How not to defend yourself (gnu atheist style!)

For those of you who don't know, Rob Talisse and I have been posting about atheism and argumentative civility over at 3QuarksDaily.  First, here; the follow up here.  Our book, Reasonable Atheism is on the shelves now, too.   In the blog posts, we've been trying to untangle the ugliness about the charge of 'accommodationism' among the atheists. Well, that angers the gnus, because they keep thinking that people are wagging their fingers at them about tone.  And angry atheists don't like to be told to be nicer.  (And, by the way, nothing about what we'd written was about tone, anyway. So…)

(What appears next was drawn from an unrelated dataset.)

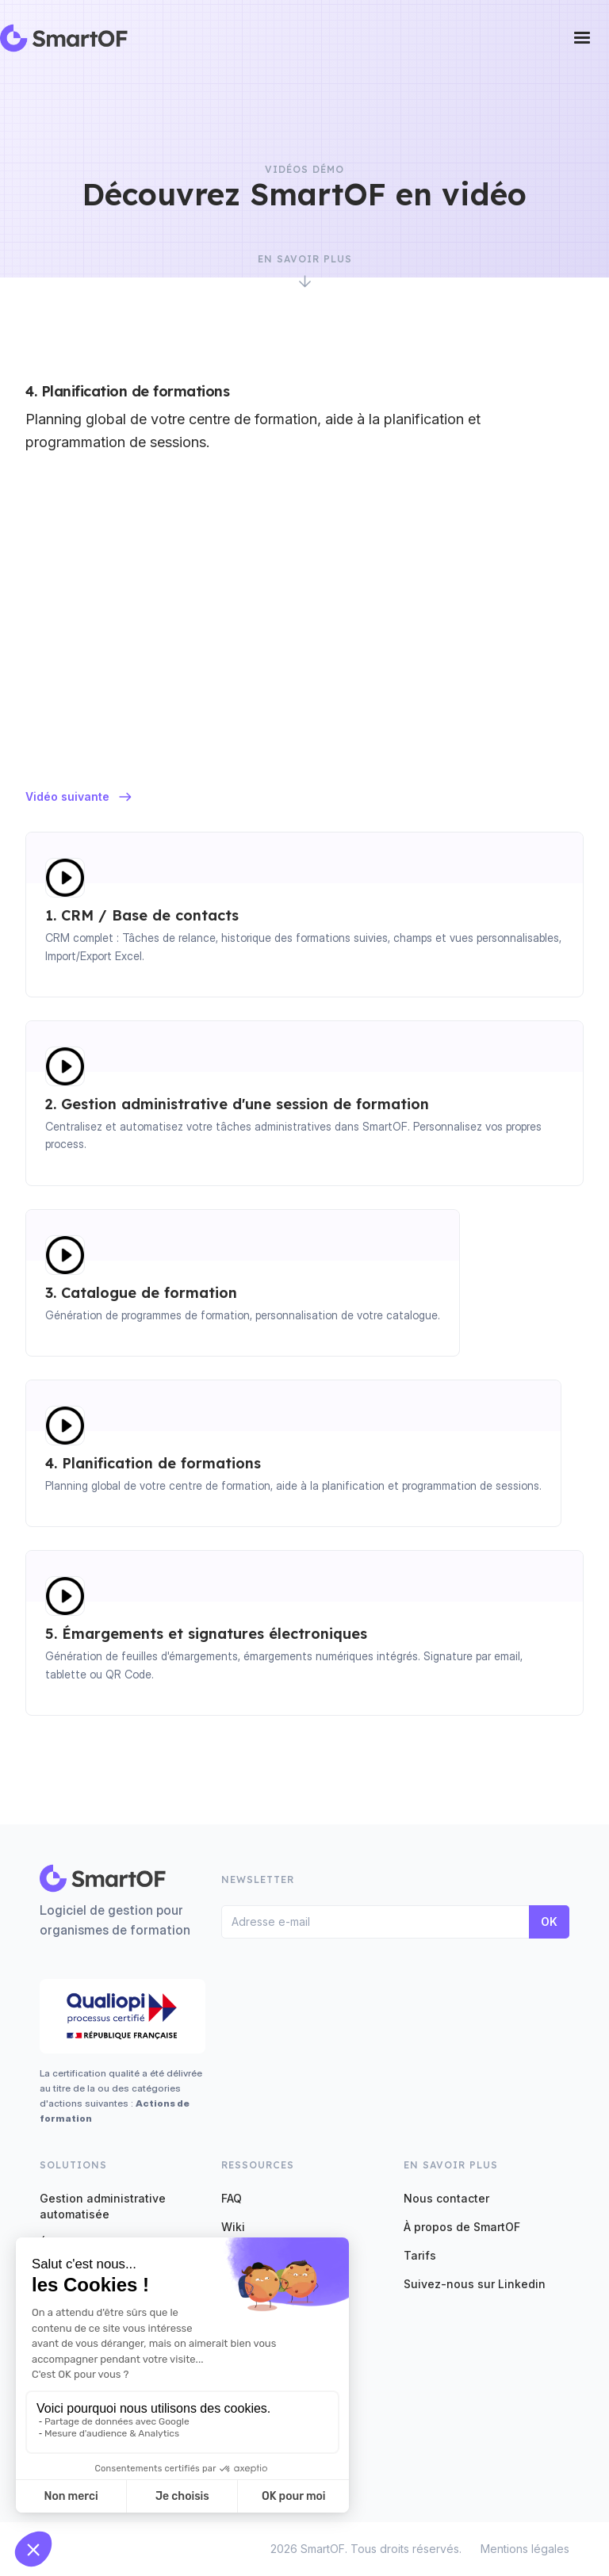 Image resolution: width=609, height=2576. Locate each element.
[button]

We criticized PZ Myers, of pharyngula fame, for making an error we see a lot: holding a person in contempt for believing something you think is false.  The point is that there's a difference between being wrong and being stupid, and Myers makes the error all too often.  He posted a comment on our first entry (Feb 7, 2011 10:36:49 PM) and said that there are 'irrational reasons'.   But only people are irrational.  Reasons are irrelevant, insufficient, poorly arranged, and so on.  A person may be irrational for holding those reasons, but that's the point.  He's making the error in spades there.  We made the distinction again in the follow-up and even provided some examples.  And then Myers defends himself with this:

Dear sweet goddess of academic loquaciousness, is the whole book written in that style? Is anyone going to be able to read it? Those three paragraphs nearly killed me with their preening opacity! And, near as I can tell, all they're doing is fussing over the conjunction of two words that they found incomprehensible.

Wow.  That we were hard to read is a defense?  Seriously?  I now know why Myers thinks that most sophisticated defenses of religious belief are totally stupid.  He doesn't understand them, because he has no interest in reading hard things.   A shame, really, that someone who stands for rational discourse and reason helping has no interest in responding to criticism with any.

Oh, and if we needed to make explicit the form of the fallacy, it's ad hominem abusive.  Classic, baby, classic.